Galbitang - Korean Beef Short Rib Soup
Galbitang - Korean Beef Short Rib Soup

Hey everyone, it is Brad, welcome to my recipe page. Today, I’m gonna show you how to prepare a special dish, galbitang - korean beef short rib soup. It is one of my favorites. This time, I’m gonna make it a bit unique. This will be really delicious.

Galbitang - Korean Beef Short Rib Soup is one of the most favored of current viral meals in the world. It is appreciated by millions daily. It’s easy, it’s quick, it tastes yummy. Galbitang - Korean Beef Short Rib Soup is something which I have loved my entire life. They’re fine and they look wonderful.

To get started with this recipe, we have to first prepare a few ingredients. You can have galbitang - korean beef short rib soup using 12 ingredients and 6 steps. Here is how you can achieve it.

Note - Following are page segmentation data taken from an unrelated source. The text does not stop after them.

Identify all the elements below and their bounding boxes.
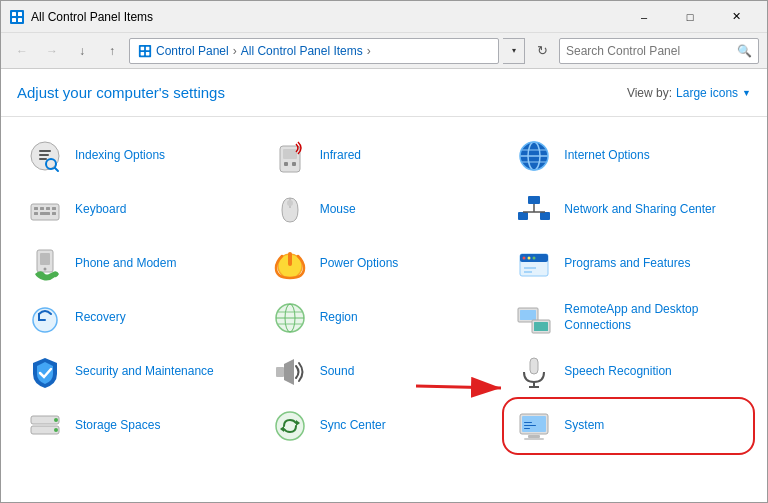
forward-button[interactable]: → — [39, 38, 65, 64]
security-maintenance-label: Security and Maintenance — [75, 364, 214, 380]
svg-rect-82 — [524, 428, 530, 429]
grid-item-sync-center[interactable]: Sync Center — [262, 399, 507, 453]
grid-item-internet-options[interactable]: Internet Options — [506, 129, 751, 183]
items-grid: Indexing OptionsInfraredInternet Options… — [1, 125, 767, 456]
region-label: Region — [320, 310, 358, 326]
svg-rect-5 — [139, 44, 151, 56]
speech-recognition-icon — [514, 352, 554, 392]
security-maintenance-icon — [25, 352, 65, 392]
grid-item-keyboard[interactable]: Keyboard — [17, 183, 262, 237]
svg-rect-31 — [34, 212, 38, 215]
svg-rect-1 — [12, 12, 16, 16]
svg-rect-29 — [46, 207, 50, 210]
main-content: Adjust your computer's settings View by:… — [1, 69, 767, 456]
svg-rect-46 — [288, 252, 292, 266]
grid-item-speech-recognition[interactable]: Speech Recognition — [506, 345, 751, 399]
svg-rect-63 — [534, 322, 548, 331]
svg-rect-36 — [528, 196, 540, 204]
svg-rect-28 — [40, 207, 44, 210]
recovery-icon — [25, 298, 65, 338]
search-input[interactable] — [566, 44, 733, 58]
mouse-label: Mouse — [320, 202, 356, 218]
view-by-arrow-icon[interactable]: ▼ — [742, 88, 751, 98]
view-bar: Adjust your computer's settings View by:… — [1, 69, 767, 117]
back-button[interactable]: ← — [9, 38, 35, 64]
grid-item-power-options[interactable]: Power Options — [262, 237, 507, 291]
address-bar: ← → ↓ ↑ Control Panel › All Control Pane… — [1, 33, 767, 69]
grid-item-network-sharing[interactable]: Network and Sharing Center — [506, 183, 751, 237]
recovery-label: Recovery — [75, 310, 126, 326]
grid-item-programs-features[interactable]: Programs and Features — [506, 237, 751, 291]
programs-features-label: Programs and Features — [564, 256, 690, 272]
system-label: System — [564, 418, 604, 434]
indexing-options-icon — [25, 136, 65, 176]
grid-item-mouse[interactable]: Mouse — [262, 183, 507, 237]
svg-rect-37 — [518, 212, 528, 220]
svg-rect-35 — [287, 200, 293, 206]
sync-center-icon — [270, 406, 310, 446]
grid-item-troubleshooting[interactable]: Troubleshooting — [262, 453, 507, 456]
svg-rect-11 — [39, 150, 51, 152]
grid-item-storage-spaces[interactable]: Storage Spaces — [17, 399, 262, 453]
region-icon — [270, 298, 310, 338]
breadcrumb-all-items[interactable]: All Control Panel Items — [241, 44, 363, 58]
svg-rect-4 — [18, 18, 22, 22]
close-button[interactable]: ✕ — [713, 1, 759, 33]
power-options-icon — [270, 244, 310, 284]
svg-rect-6 — [141, 46, 145, 50]
speech-recognition-label: Speech Recognition — [564, 364, 671, 380]
keyboard-label: Keyboard — [75, 202, 126, 218]
address-path: Control Panel › All Control Panel Items … — [129, 38, 499, 64]
grid-item-sound[interactable]: Sound — [262, 345, 507, 399]
grid-item-remoteapp[interactable]: RemoteApp and Desktop Connections — [506, 291, 751, 345]
grid-item-system[interactable]: System — [506, 399, 751, 453]
grid-item-infrared[interactable]: Infrared — [262, 129, 507, 183]
phone-modem-label: Phone and Modem — [75, 256, 176, 272]
svg-line-15 — [55, 168, 58, 171]
refresh-button[interactable]: ↻ — [529, 38, 555, 64]
grid-item-recovery[interactable]: Recovery — [17, 291, 262, 345]
svg-rect-0 — [10, 10, 24, 24]
svg-rect-81 — [524, 425, 536, 426]
system-icon — [514, 406, 554, 446]
view-by-value[interactable]: Large icons — [676, 86, 738, 100]
sound-label: Sound — [320, 364, 355, 380]
window-controls: – □ ✕ — [621, 1, 759, 33]
search-box: 🔍 — [559, 38, 759, 64]
breadcrumb-control-panel[interactable]: Control Panel — [156, 44, 229, 58]
remoteapp-label: RemoteApp and Desktop Connections — [564, 302, 743, 333]
power-options-label: Power Options — [320, 256, 399, 272]
internet-options-icon — [514, 136, 554, 176]
search-icon: 🔍 — [737, 44, 752, 58]
grid-item-user-accounts[interactable]: User Accounts — [506, 453, 751, 456]
grid-item-taskbar-navigation[interactable]: Taskbar and Navigation — [17, 453, 262, 456]
svg-rect-30 — [52, 207, 56, 210]
up-button[interactable]: ↑ — [99, 38, 125, 64]
network-sharing-icon — [514, 190, 554, 230]
svg-point-51 — [533, 257, 536, 260]
minimize-button[interactable]: – — [621, 1, 667, 33]
svg-point-44 — [44, 268, 47, 271]
storage-spaces-label: Storage Spaces — [75, 418, 160, 434]
phone-modem-icon — [25, 244, 65, 284]
svg-rect-61 — [520, 310, 536, 320]
svg-rect-3 — [12, 18, 16, 22]
svg-rect-17 — [283, 149, 297, 159]
svg-point-71 — [54, 418, 58, 422]
dropdown-button[interactable]: ↓ — [69, 38, 95, 64]
sync-center-label: Sync Center — [320, 418, 386, 434]
svg-rect-77 — [522, 416, 546, 432]
window-icon — [9, 9, 25, 25]
grid-item-phone-modem[interactable]: Phone and Modem — [17, 237, 262, 291]
address-dropdown[interactable]: ▾ — [503, 38, 525, 64]
title-bar: All Control Panel Items – □ ✕ — [1, 1, 767, 33]
maximize-button[interactable]: □ — [667, 1, 713, 33]
grid-item-security-maintenance[interactable]: Security and Maintenance — [17, 345, 262, 399]
svg-rect-43 — [40, 253, 50, 265]
mouse-icon — [270, 190, 310, 230]
grid-item-region[interactable]: Region — [262, 291, 507, 345]
grid-item-indexing-options[interactable]: Indexing Options — [17, 129, 262, 183]
view-by-control: View by: Large icons ▼ — [627, 86, 751, 100]
remoteapp-icon — [514, 298, 554, 338]
keyboard-icon — [25, 190, 65, 230]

The ingredients needed to make Galbitang - Korean Beef Short Rib Soup:
  1. Take 500 g beef short ribs, membranes removed
  2. Get 1 onion, cut into large chunks
  3. Get 250 g Korean radish, peeled (am not using it cos I can’t find it in my local asian shop)
  4. Prepare 3 spring onions, white part
  5. Take 2 garlic cloves, peeled
  6. Make ready 10 whole black peppers
  7. Prepare 10 cups water
  8. Take Seasonings :
  9. Take 1 1/2 tbsp light soy sauce
  10. Get 1 tbsp minced garlic
  11. Make ready 2 tsp sea salt or more to taste
  12. Take to taste Ground black pepper
Instructions to make Galbitang - Korean Beef Short Rib Soup:
  1. Soak the beef ribs in cold water for 20 mins. Change the water a few times during this time. This is to draw out the red liquid (which looks like blood) from the meat and also to rinse out any bone fragments.
  2. In a large pot of boiling water (enough fo fully cover the ribs), boil the ribs for 10 minutes over medium heat. Drain the water and rinse the ribs in cold water. Cut off any obvious excess fat from the ribs.
  3. Place them in a large clean pot. Add onions, spring onions, garlic, black peppers and water (10 cups) into the pot and bring them to boil over medium high heat, covered. Once boiling, reduce the heat to medium low and simmer for 1.5 hours.
  4. Gently take out the beef ribs from the broth and set them aside. Strain the remaining ingredients over another clean pot. Discard all the strained vegetables while keeping the broth. Remove the fat.
  5. Season the beef ribs with the seasoning ingredients and gently place them into the pot. Bring the pot to boil over medium high heat for about 10 minutes.
  6. Serve the soup with cooked rice and kimchi.